Britain's industrial output tumbled by 1.7 percent in September from the August level, official data showed on Tuesday, sparking concern over the strength of the nation's economic recovery. Industrial production also sank by 2.6 percent in September on a 12-month comparison, the Office for National Statistics (ONS) added in a statement.
The data was much weaker than market expectations, which had been for a smaller monthly drop of 0.4 percent and for an annual decline of 1.3 percent, according to analysts polled by Dow Jones Newswires.
The main cause was the oil and gas sector, where extraction tumbled by 20.9 percent - the biggest drop since records began in 1997. The ONS said maintenance on a number of sites caused the output drop.
Capital Economics analyst Samuel Tombs said that the industrial production data suggested that "the economic recovery is quickly losing momentum again".
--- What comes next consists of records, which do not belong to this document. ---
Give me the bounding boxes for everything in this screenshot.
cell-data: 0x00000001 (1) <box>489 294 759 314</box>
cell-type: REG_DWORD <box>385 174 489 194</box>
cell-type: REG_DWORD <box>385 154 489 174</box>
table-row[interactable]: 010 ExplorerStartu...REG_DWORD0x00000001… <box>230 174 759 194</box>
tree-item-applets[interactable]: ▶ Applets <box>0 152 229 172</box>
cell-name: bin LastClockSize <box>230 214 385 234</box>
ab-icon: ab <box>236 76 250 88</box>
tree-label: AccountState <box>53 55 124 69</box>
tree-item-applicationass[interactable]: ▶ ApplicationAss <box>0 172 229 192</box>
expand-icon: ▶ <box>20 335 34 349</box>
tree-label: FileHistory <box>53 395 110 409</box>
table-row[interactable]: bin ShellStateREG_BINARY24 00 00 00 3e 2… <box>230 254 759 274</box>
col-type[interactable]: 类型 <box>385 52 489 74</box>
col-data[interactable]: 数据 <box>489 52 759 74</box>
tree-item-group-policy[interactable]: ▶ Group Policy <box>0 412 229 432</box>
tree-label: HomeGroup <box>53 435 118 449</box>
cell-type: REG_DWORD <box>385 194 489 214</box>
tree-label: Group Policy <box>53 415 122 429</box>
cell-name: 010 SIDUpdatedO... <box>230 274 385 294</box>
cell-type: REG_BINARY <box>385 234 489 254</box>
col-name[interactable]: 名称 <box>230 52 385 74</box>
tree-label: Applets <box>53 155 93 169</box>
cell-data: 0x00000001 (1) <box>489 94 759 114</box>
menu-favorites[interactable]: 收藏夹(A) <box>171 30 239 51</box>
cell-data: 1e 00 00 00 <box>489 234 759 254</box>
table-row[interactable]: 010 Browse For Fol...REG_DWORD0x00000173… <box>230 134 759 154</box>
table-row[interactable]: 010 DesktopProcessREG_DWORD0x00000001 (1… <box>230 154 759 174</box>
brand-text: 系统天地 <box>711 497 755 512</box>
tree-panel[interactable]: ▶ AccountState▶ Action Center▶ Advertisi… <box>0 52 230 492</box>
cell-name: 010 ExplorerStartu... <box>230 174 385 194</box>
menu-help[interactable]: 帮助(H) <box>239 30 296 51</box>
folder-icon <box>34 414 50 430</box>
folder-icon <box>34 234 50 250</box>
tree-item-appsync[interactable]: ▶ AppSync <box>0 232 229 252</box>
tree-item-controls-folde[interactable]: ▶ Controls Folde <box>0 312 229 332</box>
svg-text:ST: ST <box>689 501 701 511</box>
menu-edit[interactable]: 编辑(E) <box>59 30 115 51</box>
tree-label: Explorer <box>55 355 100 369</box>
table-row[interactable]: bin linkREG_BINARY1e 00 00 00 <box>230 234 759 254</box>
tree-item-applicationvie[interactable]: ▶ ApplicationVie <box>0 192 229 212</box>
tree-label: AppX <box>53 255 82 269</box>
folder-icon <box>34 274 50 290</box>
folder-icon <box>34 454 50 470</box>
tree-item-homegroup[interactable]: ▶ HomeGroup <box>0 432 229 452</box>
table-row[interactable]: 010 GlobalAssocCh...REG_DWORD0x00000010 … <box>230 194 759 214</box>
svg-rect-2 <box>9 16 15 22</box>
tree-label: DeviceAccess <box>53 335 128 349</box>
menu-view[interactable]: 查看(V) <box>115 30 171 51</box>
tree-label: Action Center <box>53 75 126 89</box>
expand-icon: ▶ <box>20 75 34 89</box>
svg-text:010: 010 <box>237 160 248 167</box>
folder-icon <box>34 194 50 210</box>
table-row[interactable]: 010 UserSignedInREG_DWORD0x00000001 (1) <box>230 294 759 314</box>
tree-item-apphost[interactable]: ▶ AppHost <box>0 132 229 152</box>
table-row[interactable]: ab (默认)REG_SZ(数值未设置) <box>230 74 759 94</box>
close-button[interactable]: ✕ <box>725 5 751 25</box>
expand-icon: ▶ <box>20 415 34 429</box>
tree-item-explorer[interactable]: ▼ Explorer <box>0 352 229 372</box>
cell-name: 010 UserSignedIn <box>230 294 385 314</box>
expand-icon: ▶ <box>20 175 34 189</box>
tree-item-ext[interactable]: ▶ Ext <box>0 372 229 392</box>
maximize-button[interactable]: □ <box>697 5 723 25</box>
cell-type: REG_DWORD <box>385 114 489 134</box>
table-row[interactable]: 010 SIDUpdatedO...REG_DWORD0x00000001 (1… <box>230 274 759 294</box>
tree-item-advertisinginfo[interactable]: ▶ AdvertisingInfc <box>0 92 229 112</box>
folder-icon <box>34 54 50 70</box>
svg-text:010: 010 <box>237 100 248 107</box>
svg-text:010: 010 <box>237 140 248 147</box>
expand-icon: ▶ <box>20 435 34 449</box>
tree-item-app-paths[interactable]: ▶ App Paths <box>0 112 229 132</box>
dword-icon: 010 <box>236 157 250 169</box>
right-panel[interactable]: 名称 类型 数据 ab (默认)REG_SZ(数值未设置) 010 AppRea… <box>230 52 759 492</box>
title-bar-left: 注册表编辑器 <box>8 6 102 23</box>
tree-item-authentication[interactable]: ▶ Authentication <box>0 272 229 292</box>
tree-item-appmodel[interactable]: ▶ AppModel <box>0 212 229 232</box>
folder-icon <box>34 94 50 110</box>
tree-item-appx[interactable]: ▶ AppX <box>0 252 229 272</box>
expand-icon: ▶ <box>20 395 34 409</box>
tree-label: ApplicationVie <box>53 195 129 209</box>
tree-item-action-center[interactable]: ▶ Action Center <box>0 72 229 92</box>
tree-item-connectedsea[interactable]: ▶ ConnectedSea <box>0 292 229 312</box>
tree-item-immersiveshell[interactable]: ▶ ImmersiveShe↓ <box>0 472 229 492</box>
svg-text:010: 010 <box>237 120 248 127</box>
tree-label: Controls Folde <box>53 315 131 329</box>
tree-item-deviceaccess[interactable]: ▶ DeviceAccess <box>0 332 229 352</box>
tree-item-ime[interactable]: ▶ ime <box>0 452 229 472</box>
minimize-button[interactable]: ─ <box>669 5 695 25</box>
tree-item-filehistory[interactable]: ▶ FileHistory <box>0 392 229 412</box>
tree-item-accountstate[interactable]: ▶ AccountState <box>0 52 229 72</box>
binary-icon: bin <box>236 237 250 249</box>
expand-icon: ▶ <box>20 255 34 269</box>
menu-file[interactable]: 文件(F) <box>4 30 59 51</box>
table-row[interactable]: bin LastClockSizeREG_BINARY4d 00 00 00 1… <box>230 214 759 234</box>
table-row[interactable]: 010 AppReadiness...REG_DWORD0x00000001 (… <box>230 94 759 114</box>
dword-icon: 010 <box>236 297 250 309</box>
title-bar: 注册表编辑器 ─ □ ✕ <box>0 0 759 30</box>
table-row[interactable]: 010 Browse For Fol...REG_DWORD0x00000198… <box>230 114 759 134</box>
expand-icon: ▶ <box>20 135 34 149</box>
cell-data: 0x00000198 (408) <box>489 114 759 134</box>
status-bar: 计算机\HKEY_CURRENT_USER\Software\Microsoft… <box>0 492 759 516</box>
The ONS added that manufacturing output, which excludes mining and quarrying, as well as the electricity, gas and water supply sectors, rose 0.1 percent in September from August, but fell by 1.0 percent on an annual basis.
House prices slip
British house prices slid in September, falling for a fourth month in a row, as the weak economy weighed on the property market, a leading survey showed on Tuesday.
House prices fell 0.7 percent in October, after falling by 0.4 percent the previous month, according to data from home-loans provider Halifax.
Halifax, which is part of state-controlled Lloyds Banking Group, added that the average house price in Britain stood at £158,426 ($253,231, 197,777 euros) in October, which was 1.7 percent lower than one year ago.